> PROBLEM TO WORK ON
Your task is to print all of the entries exactly, though the pictures should not be included.

[DATA EXTRACTS Boundary: Start]

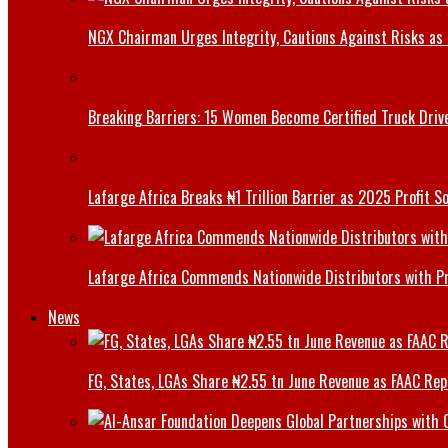
NGX Chairman Urges Integrity, Cautions Against Risks as 
Breaking Barriers: 15 Women Become Certified Truck Driv
Lafarge Africa Breaks ₦1 Trillion Barrier as 2025 Profit 
Lafarge Africa Commends Nationwide Distributors with 
News
FG, States, LGAs Share ₦2.55 tn June Revenue as FAAC Rep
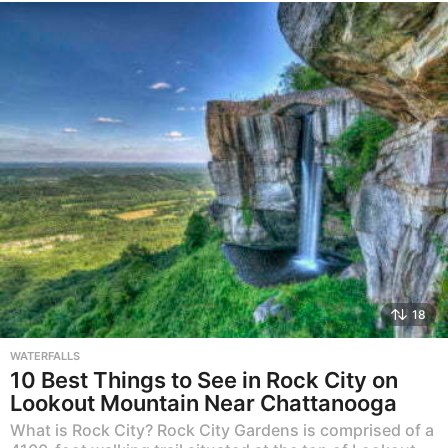
18
WATERFALLS
10 Best Things to See in Rock City on
Lookout Mountain Near Chattanooga
What is Rock City? Rock City Gardens is comprised of a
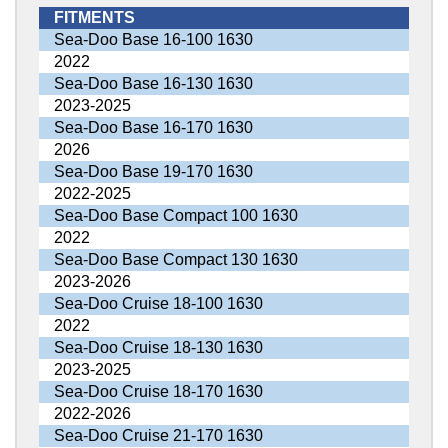
FITMENTS
Sea-Doo Base 16-100 1630
2022
Sea-Doo Base 16-130 1630
2023-2025
Sea-Doo Base 16-170 1630
2026
Sea-Doo Base 19-170 1630
2022-2025
Sea-Doo Base Compact 100 1630
2022
Sea-Doo Base Compact 130 1630
2023-2026
Sea-Doo Cruise 18-100 1630
2022
Sea-Doo Cruise 18-130 1630
2023-2025
Sea-Doo Cruise 18-170 1630
2022-2026
Sea-Doo Cruise 21-170 1630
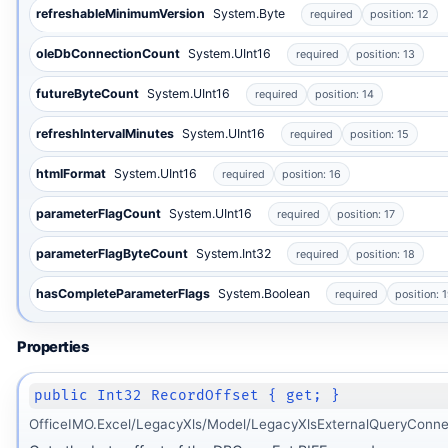
refreshableMinimumVersion
System.Byte
required
position: 12
oleDbConnectionCount
System.UInt16
required
position: 13
futureByteCount
System.UInt16
required
position: 14
refreshIntervalMinutes
System.UInt16
required
position: 15
htmlFormat
System.UInt16
required
position: 16
parameterFlagCount
System.UInt16
required
position: 17
parameterFlagByteCount
System.Int32
required
position: 18
hasCompleteParameterFlags
System.Boolean
required
position: 
Properties
public Int32 RecordOffset { get; }
OfficeIMO.Excel/LegacyXls/Model/LegacyXlsExternalQueryConne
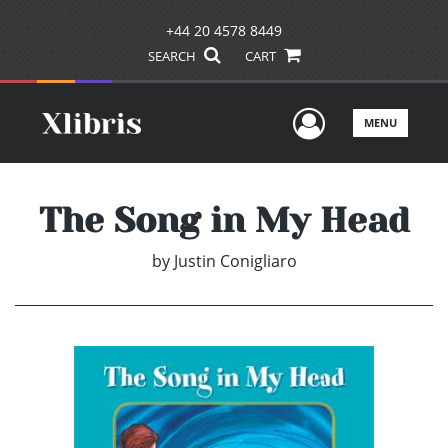
+44 20 4578 8449
SEARCH
CART
User Men
MENU
The Song in My Head
by
Justin Conigliaro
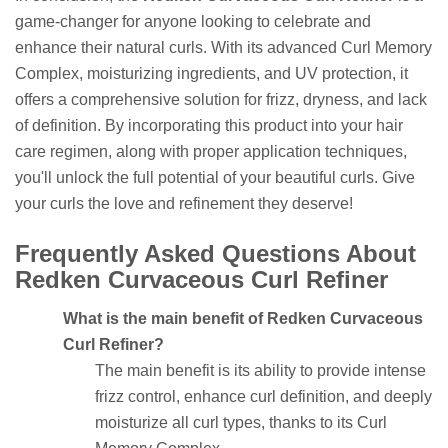
game-changer for anyone looking to celebrate and
enhance their natural curls. With its advanced Curl Memory
Complex, moisturizing ingredients, and UV protection, it
offers a comprehensive solution for frizz, dryness, and lack
of definition. By incorporating this product into your hair
care regimen, along with proper application techniques,
you'll unlock the full potential of your beautiful curls. Give
your curls the love and refinement they deserve!
Frequently Asked Questions About
Redken Curvaceous Curl Refiner
What is the main benefit of Redken Curvaceous
Curl Refiner?
The main benefit is its ability to provide intense
frizz control, enhance curl definition, and deeply
moisturize all curl types, thanks to its Curl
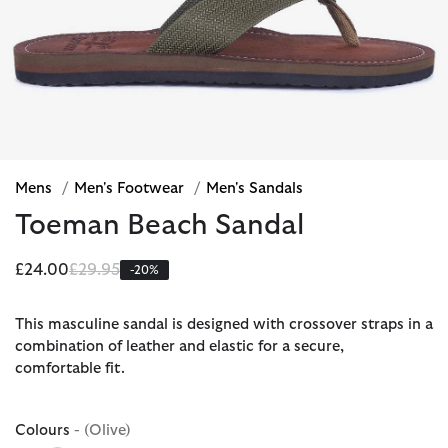
Mens
/
Men's Footwear
/
Men's Sandals
Toeman Beach Sandal
Price reduced from
to
£24.00
£29.95
-20%
This masculine sandal is designed with crossover straps in a
combination of leather and elastic for a secure,
comfortable fit.
Colours
- (Olive)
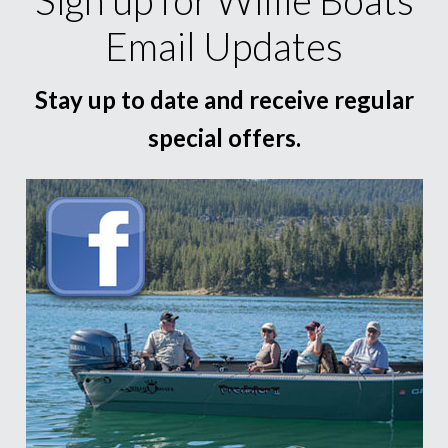
Email Updates
Stay up to date and receive regular
special offers.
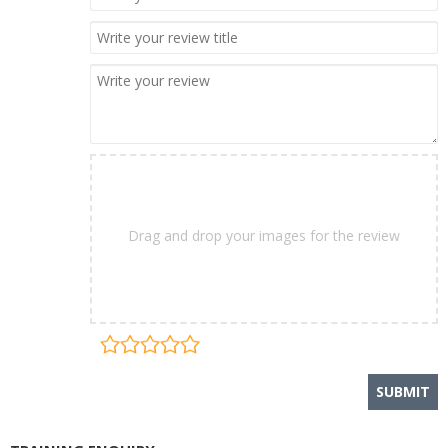
Drag and drop your images for the review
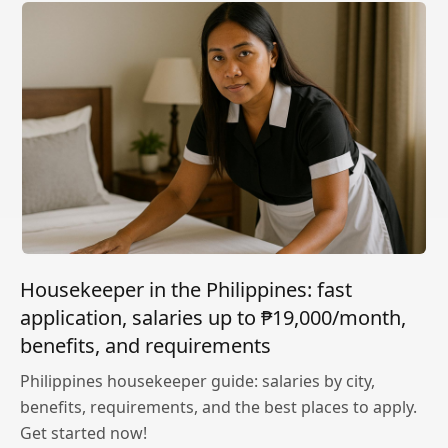
Housekeeper in the Philippines: fast
application, salaries up to ₱19,000/month,
benefits, and requirements
Philippines housekeeper guide: salaries by city,
benefits, requirements, and the best places to apply.
Get started now!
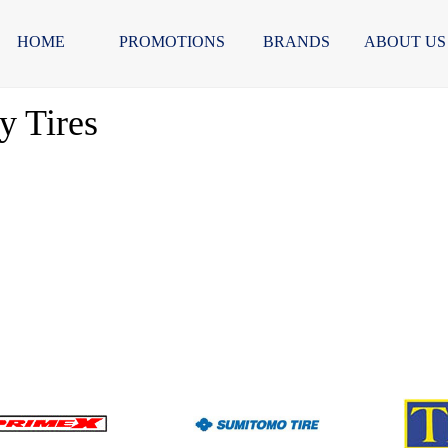
HOME
PROMOTIONS
BRANDS
ABOUT US
 Tires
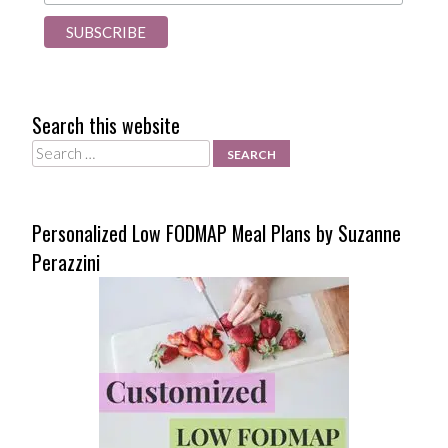
Search this website
Search
Personalized Low FODMAP Meal Plans by Suzanne
Perazzini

[DATA EXTRACTS Boundary: End]

> ANSWER SECTION
NGX Chairman Urges Integrity, Cautions Against Risks as 
Breaking Barriers: 15 Women Become Certified Truck Driv
Lafarge Africa Breaks ₦1 Trillion Barrier as 2025 Profit 
Lafarge Africa Commends Nationwide Distributors with 
News
FG, States, LGAs Share ₦2.55 tn June Revenue as FAAC Rep
18
WATERFALLS
10 Best Things to See in Rock City on
Lookout Mountain Near Chattanooga
What is Rock City? Rock City Gardens is comprised of a
FITMENTS
Sea-Doo Base 16-100 1630
2022
Sea-Doo Base 16-130 1630
2023-2025
Sea-Doo Base 16-170 1630
2026
Sea-Doo Base 19-170 1630
2022-2025
Sea-Doo Base Compact 100 1630
2022
Sea-Doo Base Compact 130 1630
2023-2026
Sea-Doo Cruise 18-100 1630
2022
Sea-Doo Cruise 18-130 1630
2023-2025
Sea-Doo Cruise 18-170 1630
2022-2026
Sea-Doo Cruise 21-170 1630
refreshableMinimumVersion
System.Byte
required
position: 12
oleDbConnectionCount
System.UInt16
required
position: 13
futureByteCount
System.UInt16
required
position: 14
refreshIntervalMinutes
System.UInt16
required
position: 15
htmlFormat
System.UInt16
required
position: 16
parameterFlagCount
System.UInt16
required
position: 17
parameterFlagByteCount
System.Int32
required
position: 18
hasCompleteParameterFlags
System.Boolean
required
position: 
Properties
public Int32 RecordOffset { get; }
OfficeIMO.Excel/LegacyXls/Model/LegacyXlsExternalQueryConne
+44 20 4578 8449
SEARCH
CART
User Men
MENU
The Song in My Head
by
Justin Conigliaro
game-changer for anyone looking to celebrate and
enhance their natural curls. With its advanced Curl Memory
Complex, moisturizing ingredients, and UV protection, it
offers a comprehensive solution for frizz, dryness, and lack
of definition. By incorporating this product into your hair
care regimen, along with proper application techniques,
you'll unlock the full potential of your beautiful curls. Give
your curls the love and refinement they deserve!
Frequently Asked Questions About
Redken Curvaceous Curl Refiner
What is the main benefit of Redken Curvaceous
Curl Refiner?
The main benefit is its ability to provide intense
frizz control, enhance curl definition, and deeply
moisturize all curl types, thanks to its Curl
Mens
/
Men's Footwear
/
Men's Sandals
Toeman Beach Sandal
Price reduced from
to
£24.00
£29.95
-20%
This masculine sandal is designed with crossover straps in a
combination of leather and elastic for a secure,
comfortable fit.
Colours
- (Olive)
Email Updates
Stay up to date and receive regular
special offers.
Drag and drop your images for the review
Housekeeper in the Philippines: fast
application, salaries up to ₱19,000/month,
benefits, and requirements
Philippines housekeeper guide: salaries by city,
benefits, requirements, and the best places to apply.
Get started now!
HOME
PROMOTIONS
BRANDS
ABOUT US
 Tires
Search this website
Search
Personalized Low FODMAP Meal Plans by Suzanne
Perazzini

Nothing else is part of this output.